**EXTRACTED DATA**.
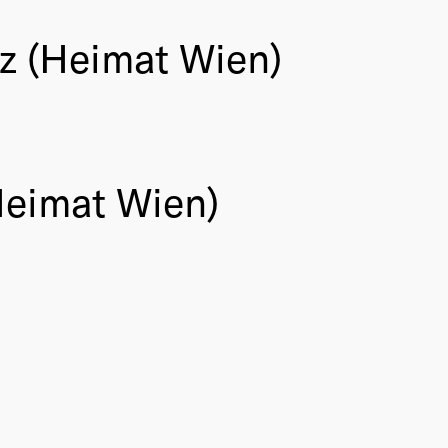
z (Heimat Wien)
Heimat Wien)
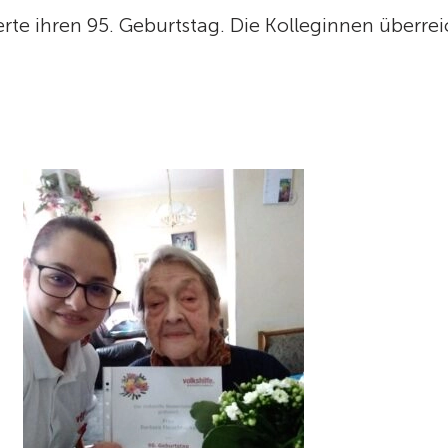
erte ihren 95. Geburtstag. Die Kolleginnen über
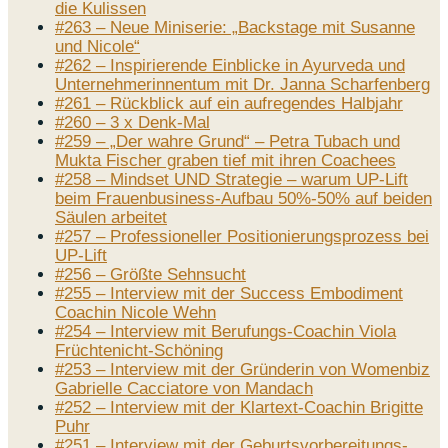
die Kulissen
#263 – Neue Miniserie: „Backstage mit Susanne
und Nicole“
#262 – Inspirierende Einblicke in Ayurveda und
Unternehmerinnentum mit Dr. Janna Scharfenberg
#261 – Rückblick auf ein aufregendes Halbjahr
#260 – 3 x Denk-Mal
#259 – „Der wahre Grund“ – Petra Tubach und
Mukta Fischer graben tief mit ihren Coachees
#258 – Mindset UND Strategie – warum UP-Lift
beim Frauenbusiness-Aufbau 50%-50% auf beiden
Säulen arbeitet
#257 – Professioneller Positionierungsprozess bei
UP-Lift
#256 – Größte Sehnsucht
#255 – Interview mit der Success Embodiment
Coachin Nicole Wehn
#254 – Interview mit Berufungs-Coachin Viola
Früchtenicht-Schöning
#253 – Interview mit der Gründerin von Womenbiz
Gabrielle Cacciatore von Mandach
#252 – Interview mit der Klartext-Coachin Brigitte
Puhr
#251 – Interview mit der Geburtsvorbereitungs-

**GOAL OF THE EXERCISE**. The records above are to be set down exactly as written, with no images.

**RESULT OF THE EXERCISE**.
z (Heimat Wien)
Heimat Wien)
erte ihren 95. Geburtstag. Die Kolleginnen über
die Kulissen
#263 – Neue Miniserie: „Backstage mit Susanne
und Nicole“
#262 – Inspirierende Einblicke in Ayurveda und
Unternehmerinnentum mit Dr. Janna Scharfenberg
#261 – Rückblick auf ein aufregendes Halbjahr
#260 – 3 x Denk-Mal
#259 – „Der wahre Grund“ – Petra Tubach und
Mukta Fischer graben tief mit ihren Coachees
#258 – Mindset UND Strategie – warum UP-Lift
beim Frauenbusiness-Aufbau 50%-50% auf beiden
Säulen arbeitet
#257 – Professioneller Positionierungsprozess bei
UP-Lift
#256 – Größte Sehnsucht
#255 – Interview mit der Success Embodiment
Coachin Nicole Wehn
#254 – Interview mit Berufungs-Coachin Viola
Früchtenicht-Schöning
#253 – Interview mit der Gründerin von Womenbiz
Gabrielle Cacciatore von Mandach
#252 – Interview mit der Klartext-Coachin Brigitte
Puhr
#251 – Interview mit der Geburtsvorbereitungs-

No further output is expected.